> _Work item_
Among the lines below, a stretch begins at the one with "Look at this" and ends at the one with "Segment stomach.". Repeat that stretch exactly, ends included.

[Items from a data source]
^^^^^^^^

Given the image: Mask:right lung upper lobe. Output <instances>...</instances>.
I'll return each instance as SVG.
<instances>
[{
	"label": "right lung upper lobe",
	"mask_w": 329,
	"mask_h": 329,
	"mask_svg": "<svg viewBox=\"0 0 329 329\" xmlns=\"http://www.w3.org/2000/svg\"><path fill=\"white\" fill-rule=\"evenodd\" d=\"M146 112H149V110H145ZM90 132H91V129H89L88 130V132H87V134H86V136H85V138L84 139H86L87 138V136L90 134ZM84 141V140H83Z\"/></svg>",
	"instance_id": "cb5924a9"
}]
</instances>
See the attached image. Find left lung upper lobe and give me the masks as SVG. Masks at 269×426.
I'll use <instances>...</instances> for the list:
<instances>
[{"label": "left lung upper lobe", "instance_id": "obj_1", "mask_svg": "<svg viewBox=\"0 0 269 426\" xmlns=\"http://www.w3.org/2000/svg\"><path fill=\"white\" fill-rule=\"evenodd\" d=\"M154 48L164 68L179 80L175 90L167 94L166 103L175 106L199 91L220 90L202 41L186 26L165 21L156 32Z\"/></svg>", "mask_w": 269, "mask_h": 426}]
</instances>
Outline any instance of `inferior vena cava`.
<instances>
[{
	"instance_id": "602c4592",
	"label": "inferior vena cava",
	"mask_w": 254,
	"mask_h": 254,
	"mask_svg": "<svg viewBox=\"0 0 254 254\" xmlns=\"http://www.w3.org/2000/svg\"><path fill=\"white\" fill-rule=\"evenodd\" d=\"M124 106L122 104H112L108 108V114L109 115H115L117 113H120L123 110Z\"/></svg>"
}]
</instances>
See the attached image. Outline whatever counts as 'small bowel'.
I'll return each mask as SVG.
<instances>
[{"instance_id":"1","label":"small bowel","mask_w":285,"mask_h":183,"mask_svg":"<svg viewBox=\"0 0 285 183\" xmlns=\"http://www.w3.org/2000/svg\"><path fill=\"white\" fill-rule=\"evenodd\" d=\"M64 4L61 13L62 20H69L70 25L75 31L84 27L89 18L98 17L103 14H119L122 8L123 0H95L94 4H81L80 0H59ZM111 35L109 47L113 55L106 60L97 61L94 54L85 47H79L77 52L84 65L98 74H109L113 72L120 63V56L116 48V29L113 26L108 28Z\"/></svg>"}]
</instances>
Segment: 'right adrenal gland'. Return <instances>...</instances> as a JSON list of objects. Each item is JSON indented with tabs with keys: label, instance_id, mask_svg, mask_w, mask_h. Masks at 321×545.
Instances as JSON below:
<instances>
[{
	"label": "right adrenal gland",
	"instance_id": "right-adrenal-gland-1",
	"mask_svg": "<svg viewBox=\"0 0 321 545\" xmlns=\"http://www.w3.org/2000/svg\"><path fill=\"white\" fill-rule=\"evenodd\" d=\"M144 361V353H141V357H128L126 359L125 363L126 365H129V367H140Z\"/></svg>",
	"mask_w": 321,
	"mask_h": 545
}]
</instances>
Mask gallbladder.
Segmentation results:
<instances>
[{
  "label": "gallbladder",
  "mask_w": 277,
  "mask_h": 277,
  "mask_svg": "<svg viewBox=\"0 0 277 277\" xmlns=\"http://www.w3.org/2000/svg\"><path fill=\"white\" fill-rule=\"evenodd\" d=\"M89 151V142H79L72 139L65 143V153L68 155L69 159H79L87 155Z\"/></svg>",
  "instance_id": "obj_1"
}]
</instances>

^^^^^^^^

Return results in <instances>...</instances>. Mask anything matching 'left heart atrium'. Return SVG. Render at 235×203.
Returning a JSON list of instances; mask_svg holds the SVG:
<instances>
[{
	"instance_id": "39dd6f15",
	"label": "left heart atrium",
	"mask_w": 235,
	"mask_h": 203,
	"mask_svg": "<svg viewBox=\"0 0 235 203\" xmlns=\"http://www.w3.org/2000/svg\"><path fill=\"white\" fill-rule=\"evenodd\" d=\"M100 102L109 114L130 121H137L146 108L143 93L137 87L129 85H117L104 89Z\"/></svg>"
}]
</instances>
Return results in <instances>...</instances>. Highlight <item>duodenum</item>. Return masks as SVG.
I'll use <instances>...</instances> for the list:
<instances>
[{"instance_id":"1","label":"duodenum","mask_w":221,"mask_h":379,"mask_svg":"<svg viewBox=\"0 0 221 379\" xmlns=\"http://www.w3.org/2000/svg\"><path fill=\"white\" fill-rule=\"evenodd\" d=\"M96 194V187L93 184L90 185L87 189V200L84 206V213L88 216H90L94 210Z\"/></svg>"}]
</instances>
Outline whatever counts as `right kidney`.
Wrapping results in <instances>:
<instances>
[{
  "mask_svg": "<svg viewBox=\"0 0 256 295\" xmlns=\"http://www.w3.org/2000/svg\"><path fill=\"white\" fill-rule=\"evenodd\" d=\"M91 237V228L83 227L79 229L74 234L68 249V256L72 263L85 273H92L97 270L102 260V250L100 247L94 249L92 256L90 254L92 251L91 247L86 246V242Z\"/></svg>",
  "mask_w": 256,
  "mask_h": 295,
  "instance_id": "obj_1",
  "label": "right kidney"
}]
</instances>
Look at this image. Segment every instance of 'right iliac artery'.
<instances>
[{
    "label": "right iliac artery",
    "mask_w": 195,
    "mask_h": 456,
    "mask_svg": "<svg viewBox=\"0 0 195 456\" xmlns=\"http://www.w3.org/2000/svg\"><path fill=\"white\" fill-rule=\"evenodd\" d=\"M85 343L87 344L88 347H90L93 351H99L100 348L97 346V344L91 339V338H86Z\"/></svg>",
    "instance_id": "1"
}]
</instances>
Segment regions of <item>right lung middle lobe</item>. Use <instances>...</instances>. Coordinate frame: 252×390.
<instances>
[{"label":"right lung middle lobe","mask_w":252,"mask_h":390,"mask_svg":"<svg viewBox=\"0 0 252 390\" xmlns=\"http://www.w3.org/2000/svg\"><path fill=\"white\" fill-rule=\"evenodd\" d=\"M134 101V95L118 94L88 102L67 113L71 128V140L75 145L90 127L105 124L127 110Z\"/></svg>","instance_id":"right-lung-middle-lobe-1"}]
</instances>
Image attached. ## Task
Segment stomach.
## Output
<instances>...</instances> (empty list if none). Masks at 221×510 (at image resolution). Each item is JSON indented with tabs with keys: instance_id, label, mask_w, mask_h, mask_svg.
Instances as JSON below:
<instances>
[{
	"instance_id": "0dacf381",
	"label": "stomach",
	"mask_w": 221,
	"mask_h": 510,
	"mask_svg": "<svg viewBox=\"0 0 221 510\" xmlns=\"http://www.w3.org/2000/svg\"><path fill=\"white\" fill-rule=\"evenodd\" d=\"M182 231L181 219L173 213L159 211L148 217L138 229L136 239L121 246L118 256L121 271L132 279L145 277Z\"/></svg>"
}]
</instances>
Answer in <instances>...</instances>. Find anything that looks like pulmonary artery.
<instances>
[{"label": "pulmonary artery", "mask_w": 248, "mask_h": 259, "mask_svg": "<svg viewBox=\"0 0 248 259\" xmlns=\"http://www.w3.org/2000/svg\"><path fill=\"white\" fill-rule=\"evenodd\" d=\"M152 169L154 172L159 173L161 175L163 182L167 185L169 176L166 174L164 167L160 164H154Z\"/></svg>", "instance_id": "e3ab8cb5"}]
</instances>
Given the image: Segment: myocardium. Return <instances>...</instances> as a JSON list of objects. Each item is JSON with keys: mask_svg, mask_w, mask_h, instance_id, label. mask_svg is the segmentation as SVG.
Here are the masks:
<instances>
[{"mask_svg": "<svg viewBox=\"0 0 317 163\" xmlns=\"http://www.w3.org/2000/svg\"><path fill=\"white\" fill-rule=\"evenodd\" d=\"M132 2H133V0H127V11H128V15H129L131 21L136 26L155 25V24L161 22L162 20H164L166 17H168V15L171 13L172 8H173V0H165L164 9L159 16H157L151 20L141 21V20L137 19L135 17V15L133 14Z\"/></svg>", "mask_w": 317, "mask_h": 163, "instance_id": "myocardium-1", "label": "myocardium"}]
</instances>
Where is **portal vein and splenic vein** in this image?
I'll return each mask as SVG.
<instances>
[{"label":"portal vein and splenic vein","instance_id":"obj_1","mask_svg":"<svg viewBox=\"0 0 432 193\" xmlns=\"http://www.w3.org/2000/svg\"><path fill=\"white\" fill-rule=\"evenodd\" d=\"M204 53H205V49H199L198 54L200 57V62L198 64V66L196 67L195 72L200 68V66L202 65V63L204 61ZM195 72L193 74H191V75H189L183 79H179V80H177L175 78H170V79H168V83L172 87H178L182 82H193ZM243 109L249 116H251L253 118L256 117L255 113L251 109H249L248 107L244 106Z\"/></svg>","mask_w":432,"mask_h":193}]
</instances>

^^^^^^^^

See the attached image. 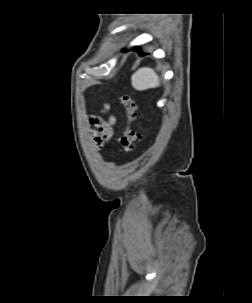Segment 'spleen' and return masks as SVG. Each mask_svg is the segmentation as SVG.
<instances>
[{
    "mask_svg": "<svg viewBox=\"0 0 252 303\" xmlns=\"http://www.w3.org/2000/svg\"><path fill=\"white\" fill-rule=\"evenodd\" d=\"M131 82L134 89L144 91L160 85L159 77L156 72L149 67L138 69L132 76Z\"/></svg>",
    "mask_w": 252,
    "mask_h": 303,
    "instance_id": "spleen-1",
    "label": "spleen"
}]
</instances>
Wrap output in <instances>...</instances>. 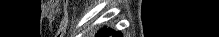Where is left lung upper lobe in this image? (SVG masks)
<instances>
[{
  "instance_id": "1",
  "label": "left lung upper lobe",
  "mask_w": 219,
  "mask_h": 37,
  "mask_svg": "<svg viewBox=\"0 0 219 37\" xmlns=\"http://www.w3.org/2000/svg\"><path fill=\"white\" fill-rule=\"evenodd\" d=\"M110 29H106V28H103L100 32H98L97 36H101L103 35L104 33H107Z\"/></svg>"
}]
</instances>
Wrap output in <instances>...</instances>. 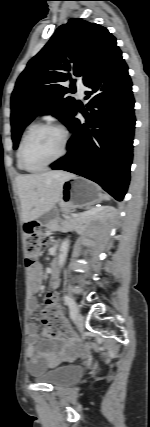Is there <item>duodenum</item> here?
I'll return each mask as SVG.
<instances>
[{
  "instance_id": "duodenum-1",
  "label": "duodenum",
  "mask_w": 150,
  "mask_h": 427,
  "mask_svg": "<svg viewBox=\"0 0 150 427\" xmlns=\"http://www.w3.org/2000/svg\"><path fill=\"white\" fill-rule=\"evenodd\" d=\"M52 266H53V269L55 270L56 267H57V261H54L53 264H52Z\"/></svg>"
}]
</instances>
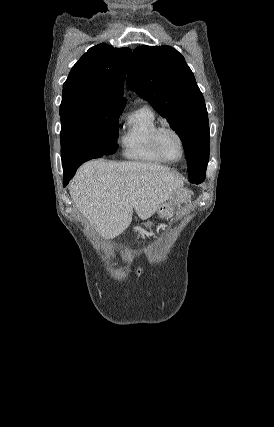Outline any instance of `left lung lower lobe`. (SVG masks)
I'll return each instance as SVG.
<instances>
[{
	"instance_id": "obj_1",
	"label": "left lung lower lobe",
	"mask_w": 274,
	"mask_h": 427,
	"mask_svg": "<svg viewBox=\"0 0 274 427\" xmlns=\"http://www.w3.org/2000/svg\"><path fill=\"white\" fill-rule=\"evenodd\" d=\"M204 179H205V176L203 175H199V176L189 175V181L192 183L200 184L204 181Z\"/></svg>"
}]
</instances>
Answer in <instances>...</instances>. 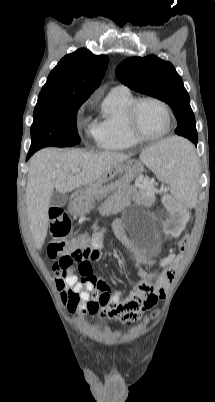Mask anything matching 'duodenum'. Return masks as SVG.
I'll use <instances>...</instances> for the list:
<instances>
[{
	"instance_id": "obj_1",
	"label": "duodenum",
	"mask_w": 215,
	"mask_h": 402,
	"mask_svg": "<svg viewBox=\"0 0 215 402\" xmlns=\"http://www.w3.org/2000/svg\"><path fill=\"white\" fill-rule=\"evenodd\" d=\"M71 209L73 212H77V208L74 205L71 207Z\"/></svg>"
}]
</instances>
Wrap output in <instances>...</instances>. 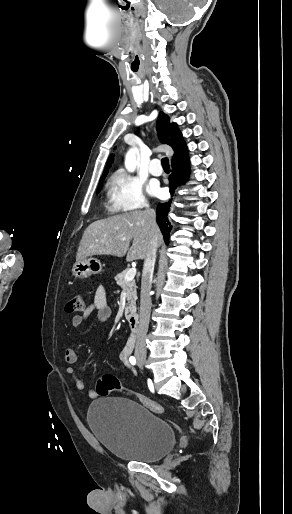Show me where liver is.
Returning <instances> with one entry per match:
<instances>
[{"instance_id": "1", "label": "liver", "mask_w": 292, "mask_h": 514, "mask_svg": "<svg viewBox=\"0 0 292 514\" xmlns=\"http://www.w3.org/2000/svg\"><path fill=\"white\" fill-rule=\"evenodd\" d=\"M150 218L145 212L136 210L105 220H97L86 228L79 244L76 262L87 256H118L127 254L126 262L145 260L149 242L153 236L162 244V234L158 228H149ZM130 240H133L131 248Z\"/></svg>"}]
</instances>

^^^^^^^^

> _Problem solution_
Look at this image. Segment every instance of 'right iliac artery'.
<instances>
[{
    "label": "right iliac artery",
    "mask_w": 195,
    "mask_h": 456,
    "mask_svg": "<svg viewBox=\"0 0 195 456\" xmlns=\"http://www.w3.org/2000/svg\"><path fill=\"white\" fill-rule=\"evenodd\" d=\"M85 343L87 344L88 347H90L93 351H99L100 348L97 346V344L91 339V338H86Z\"/></svg>",
    "instance_id": "1"
}]
</instances>
Segment regions of <item>right lung middle lobe</item>. Use <instances>...</instances>. Coordinate frame: 252×390.
<instances>
[{"label":"right lung middle lobe","mask_w":252,"mask_h":390,"mask_svg":"<svg viewBox=\"0 0 252 390\" xmlns=\"http://www.w3.org/2000/svg\"><path fill=\"white\" fill-rule=\"evenodd\" d=\"M134 101V95L118 94L88 102L67 113L71 128V140L75 145L90 127L105 124L127 110Z\"/></svg>","instance_id":"right-lung-middle-lobe-1"}]
</instances>
Image attached. ## Task
Segment stomach.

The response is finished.